Alb, albumin (g/dL); ALP, alkaline phosphatase (U/L); ALT, alanine aminotransferase (U/L); AST, aspartate aminotransferase (U/L); BNP, brain natriuretic peptide (pg/mL); BP, blood pressure (mmHg); BUN, blood urea nitrogen (mg/dL); Ca, serum calcium concentration (mg/dL); CHE, choline esterase (U/L); CK, creatine kinase (U/L); Cl, serum chloride concentration (mmol/L); Cr, creatinine (mg/dL); CRP, C‐reactive protein (mg/dL); eCCR, estimated creatinine clearance calculated by Cockcroft–Gault equation (mL/min); eGFR, estimated glomerular filtration rate calculated by creatinine‐based equation modified for Japanese patients with chronic kidney disease (mL/min/1.73m2); FBG, fasting blood glucose (mg/dL); Fe, serum iron concentration (μg/dL); Hb, hemoglobin concentration (g/dL); HDL, high‐density lipoprotein cholesterol (mg/dL); HR, heart rate (bpm); Ht, hematocrit (%); K, serum potassium concentration (mmol/L); LDH, lactate dehydrogenase (U/L); LDL, low‐density lipoprotein cholesterol (mg/dL); Mg, serum magnesium concentration (mg/dL); Na, serum sodium concentration (mmol/L); Plt, platelet (×104/μL); RBC, red blood cells (×104/μL); T. Bil, total bilirubin (mg/dL); T. Chol, total cholesterol (mg/dL); TG, triglyceride (mg/dL); TP, total protein (g/dL); UA, uric acid (mg/dL); WBC, white blood cells (/μL); Zn, serum zinc concentration (μg/dL).
HF is defined as a pathological state in which cardiac output is insufficient to meet the oxygen demands and metabolic needs of vital organs. The clinical events exacerbating HF are (i) sustained reduction of cardiac function; (ii) augmentation of cardiac workload; or (iii) the combination of both. The augmented cardiac workload is common, whereas cardiac dysfunction induced by electrolyte imbalance is rare as a practical etiology of HF. The present case was a senile patient with hypermagnesemia underlying HF. On admission, the serum Mg concentration was 5.1 mg/dL, and Mg oxide was replaced with sennoside immediately. Memantine might have exacerbated constipation and bradycardia. Mg acts as a natural calcium antagonist, exerting negative chronotropic and vasodilating actions. Bradyarrhythmia and hypotension under hypermagnesemia disappeared after the cessation of amlodipine, memantine and Mg oxide. This case strongly suggests that monitoring electrolytes and reviewing prescription are important for treating HF disclosed by bradyarrhythmia and hypotension.

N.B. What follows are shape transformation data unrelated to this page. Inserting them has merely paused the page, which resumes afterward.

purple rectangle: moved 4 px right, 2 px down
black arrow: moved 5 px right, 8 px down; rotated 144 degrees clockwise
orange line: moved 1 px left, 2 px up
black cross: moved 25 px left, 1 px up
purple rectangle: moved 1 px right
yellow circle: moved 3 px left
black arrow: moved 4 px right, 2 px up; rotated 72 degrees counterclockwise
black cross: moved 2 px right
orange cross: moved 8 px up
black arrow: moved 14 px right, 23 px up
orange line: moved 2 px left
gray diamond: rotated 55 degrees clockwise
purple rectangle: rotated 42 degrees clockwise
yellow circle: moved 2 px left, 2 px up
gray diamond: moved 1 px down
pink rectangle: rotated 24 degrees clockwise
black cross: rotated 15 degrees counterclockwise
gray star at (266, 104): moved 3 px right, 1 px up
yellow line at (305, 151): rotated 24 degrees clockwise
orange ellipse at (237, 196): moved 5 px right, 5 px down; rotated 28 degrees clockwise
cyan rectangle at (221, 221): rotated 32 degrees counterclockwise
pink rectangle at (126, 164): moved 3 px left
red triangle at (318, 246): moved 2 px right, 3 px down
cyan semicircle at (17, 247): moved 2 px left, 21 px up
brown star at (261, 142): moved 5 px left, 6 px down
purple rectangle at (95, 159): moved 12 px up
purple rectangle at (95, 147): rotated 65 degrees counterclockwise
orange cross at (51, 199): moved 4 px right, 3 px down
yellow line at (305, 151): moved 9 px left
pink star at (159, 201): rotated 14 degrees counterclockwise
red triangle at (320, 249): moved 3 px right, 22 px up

The association of HF with Mg alteration is controversial. Large clinical trials showed the relationship between the serum Mg concentration and the prognosis in HF patients. The prospective randomized milrinone survival evaluation (PROMISE) study clarified that serum Mg is not an independent risk factor of all‐cause mortality in HF patients after adjustment of cofounders. 5 The Epleronone Post‐Acute Myocardial Infarction Heart Failure Efficacy and Survival Study (EPHESUS) study showed that Mg alterations have no association with clinical outcomes in patients with myocardial infarction complicated by HF. 6 However, hypermagnesemia, but not hypomagnesemia, was associated with cardiovascular and all‐cause mortalities in HF patients in the meta‐analysis. 7 These conflicting results are partly attributable to extents of Mg alterations; that is, the EPHESUS study defined hypomagnesemia and hypermagnesemia as serum Mg concentrations <0.66 mmol/L (1.58 mg/dL) and >1.10 mmol/L (2.64 mg/dL), respectively, 6 whereas these alterations were defined as serum Mg ≤1.5 mEq/L (1. 8 mg/dL) and ≥1.9 mEq/L (2.28 mg/dL) in the PROMISE study. 5
In conclusion, a senile hypertensive patient presented HF caused by bradyarrhythmia and hypotension under hypermagnesemia. Mg‐containing laxative in the gut acts as a reservoir of Mg in constipated patients. 8 Hypermagnesemia exacerbates HF by: (i) negative inotropic and chronotropic actions of Mg; and (ii) hypoperfusion of multiple organs induced by Mg‐induced excessive vasodilation. It is of clinical importance to monitor electrolytes, and to review prescription for prevention of hypermagnesemia worsening hemodynamics in senile patients with constipation and renal insufficiency.
Disclosure statement
The authors declare no conflict of interest.
Acknowledgements
All authors acknowledge the nursing, laboratory and rehabilitation staff taking care of this case. Open access funding was provided by Hara Doi Hospital, Fukuoka, Japan. (http://www.haradoi-hospital.com).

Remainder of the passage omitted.